# Admissible subcategories of $D^b(\mathbb{P}^n)$

Recall that a triangulated subcategory $\mathcal{A}$ of a triangulated category $\mathcal{B}$ is called admissible if the inclusion functor has both left and right adjoints.

Is it true that all admissible subcategories of $D^b(\mathbb{P}^n_k)$ (the bounded derived category of coherent sheaves on $\mathbb{P}^n_k$, for a field $k$) are generated by exceptional collections?

Perhaps the right setting for the question is to consider admissible subcategories $\mathcal{A}$ of a $k$-linear triangulated category $\mathcal{B}$ generated by a (strong) exceptional collection rather than just $D^b(\mathbb{P}^n_k)$.
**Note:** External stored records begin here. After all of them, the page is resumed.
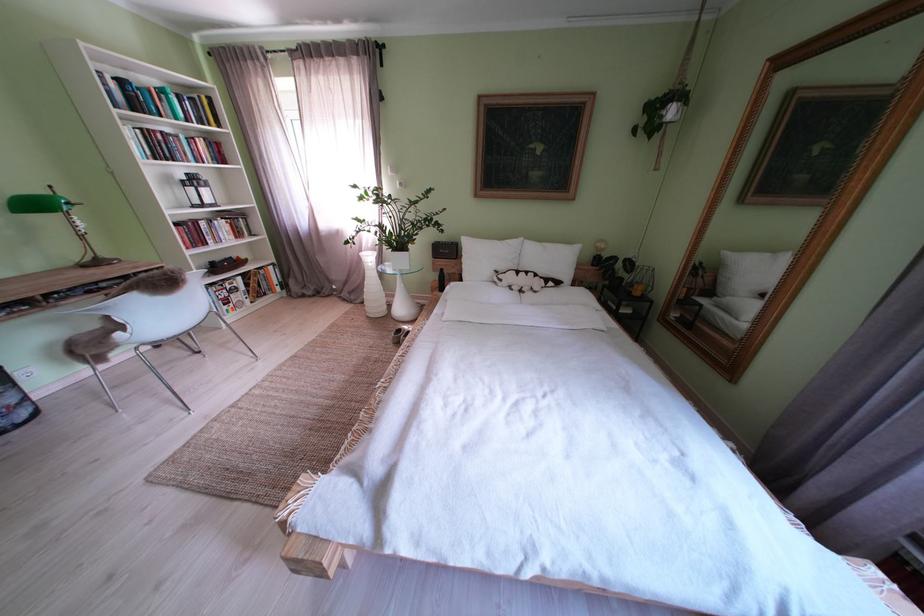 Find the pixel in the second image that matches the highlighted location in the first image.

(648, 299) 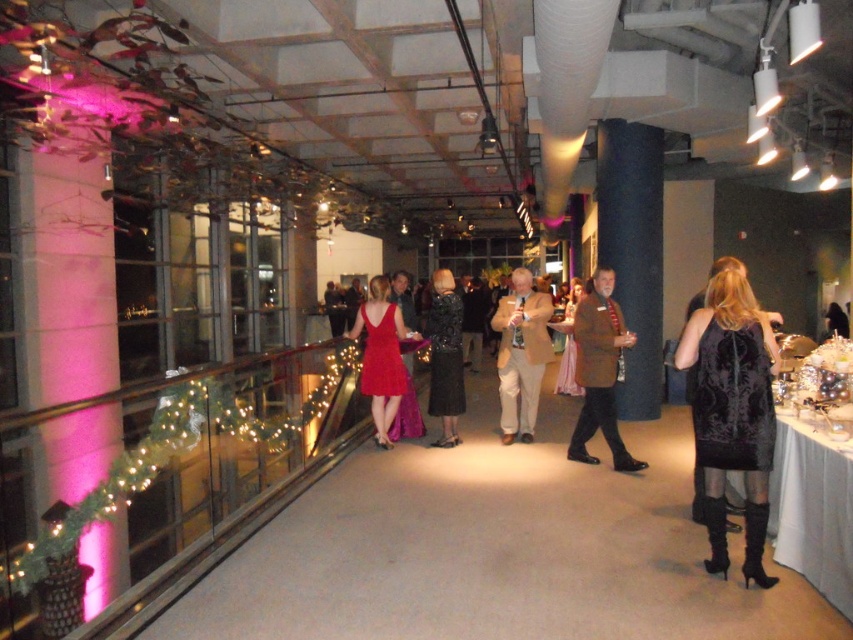 You are a guest at the event and want to hang your velvet black dress at right and brown textured coat at center on a coat rack. The coat rack has a narrow hook that can only hold items up to 10 cm in thickness. Which item should you hang first to ensure both fit?

The velvet black dress at right is thinner than the brown textured coat at center. Since the hook can only hold up to 10 cm, you should hang the thicker brown textured coat at center first to ensure it fits, then the thinner velvet black dress at right.

Based on the photo, you are a photographer at this event and need to position two guests wearing the velvet black dress at right and the shiny red dress at center for a photo. Based on their current positions, which dress is positioned farther to the right side of the venue?

The velvet black dress at right is positioned farther to the right side of the venue compared to the shiny red dress at center, as it is located to the right of it. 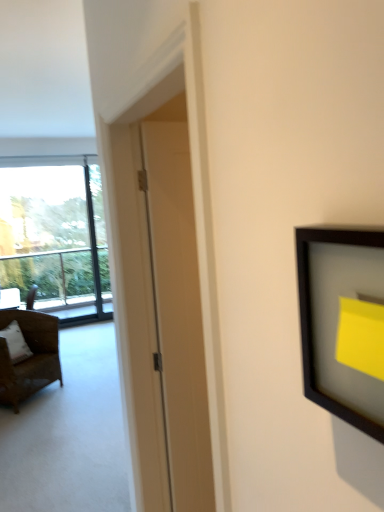 Question: Does transparent glass window at left have a smaller size compared to white matte door at center?

Choices:
 (A) yes
 (B) no

Answer: (B)

Question: Is transparent glass window at left outside white matte door at center?

Choices:
 (A) no
 (B) yes

Answer: (B)

Question: From a real-world perspective, is transparent glass window at left located beneath white matte door at center?

Choices:
 (A) yes
 (B) no

Answer: (B)

Question: Is transparent glass window at left far away from white matte door at center?

Choices:
 (A) yes
 (B) no

Answer: (A)

Question: Is transparent glass window at left positioned behind white matte door at center?

Choices:
 (A) yes
 (B) no

Answer: (A)

Question: Can you confirm if transparent glass window at left is thinner than white matte door at center?

Choices:
 (A) no
 (B) yes

Answer: (A)

Question: From a real-world perspective, is white fabric pillow at left beneath transparent glass window at left?

Choices:
 (A) no
 (B) yes

Answer: (B)

Question: Does white fabric pillow at left appear on the right side of transparent glass window at left?

Choices:
 (A) no
 (B) yes

Answer: (B)

Question: From a real-world perspective, is white fabric pillow at left positioned over transparent glass window at left based on gravity?

Choices:
 (A) no
 (B) yes

Answer: (A)

Question: From the image's perspective, is white fabric pillow at left beneath transparent glass window at left?

Choices:
 (A) no
 (B) yes

Answer: (B)

Question: Considering the relative sizes of white fabric pillow at left and transparent glass window at left in the image provided, is white fabric pillow at left shorter than transparent glass window at left?

Choices:
 (A) yes
 (B) no

Answer: (A)

Question: Does white fabric pillow at left have a larger size compared to transparent glass window at left?

Choices:
 (A) yes
 (B) no

Answer: (B)

Question: Is white fabric pillow at left at the back of white matte door at center?

Choices:
 (A) yes
 (B) no

Answer: (B) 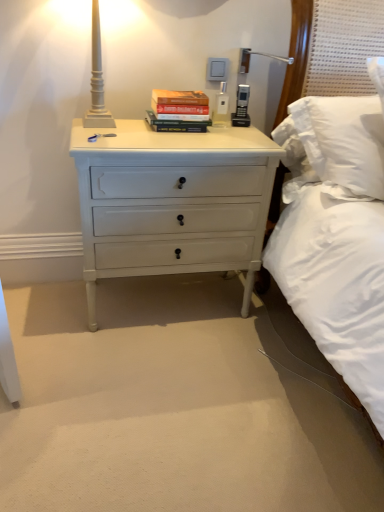 Where is `vacant space in front of hardcover book at center`? The image size is (384, 512). vacant space in front of hardcover book at center is located at coordinates (172, 136). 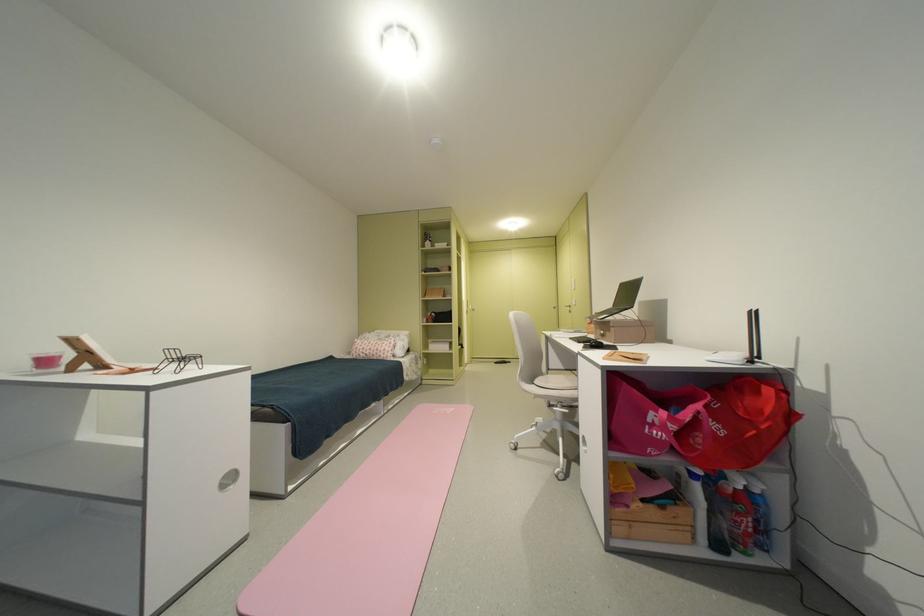 Identify the location of spray bottle trigger. The height and width of the screenshot is (616, 924). (748, 514).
• This is definitely not true for a category generated by an exceptional collection (without strongness assumption though): an elementary geometric counterexample can be found in the paper arxiv.org/abs/1304.0903 Nov 9, 2013 at 20:04
• @AntonFonarev: Thanks a lot for the reference.
– naf
Nov 10, 2013 at 6:46
• For $n=1$ this is folklore, whilst for $n=2$ it was settled last year by Pirozhkov in arxiv.org/abs/2006.07643. For $n\geq 3$ it's open. If @naf thinks this should be an accepted answer I can turn this comment into an answer. Apr 9, 2021 at 13:22
• @pbelmans: Thanks, and yes, I'd be happy to accept this as an answer.
– naf
Apr 9, 2021 at 13:47

For $$n=1$$ this is folklore (it is I think a pleasant exercise using global dimension 1 and the description of coherent sheaves on curves), whilst for $$n=2$$ it was settled last year by Pirozhkov in his preprint Admissible subcategories of del Pezzo surfaces. He also gives the analogous statement for del Pezzo surfaces.
For $$n\geq 3$$ it's still open as far as I know.